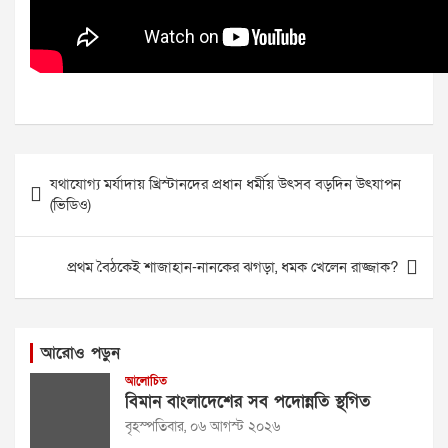
Post
যথাযোগ্য মর্যাদায় খ্রিস্টানদের প্রধান ধর্মীয় উৎসব বড়দিন উৎযাপন
navigation
(ভিডিও)
প্রথম বৈঠকেই শাজাহান-নানকের ঝগড়া, ধমক খেলেন রাজ্জাক?
আরোও পড়ুন
আলোচিত
বিমান বাংলাদেশের সব পদোন্নতি স্থগিত
বৃহস্পতিবার, ০৬ আগস্ট ২০২৬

» **Exercise**
The whole listing above needs to be copied exactly; please keep the pictures out.

» **Answer box**
Post
যথাযোগ্য মর্যাদায় খ্রিস্টানদের প্রধান ধর্মীয় উৎসব বড়দিন উৎযাপন
navigation
(ভিডিও)
প্রথম বৈঠকেই শাজাহান-নানকের ঝগড়া, ধমক খেলেন রাজ্জাক?
আরোও পড়ুন
আলোচিত
বিমান বাংলাদেশের সব পদোন্নতি স্থগিত
বৃহস্পতিবার, ০৬ আগস্ট ২০২৬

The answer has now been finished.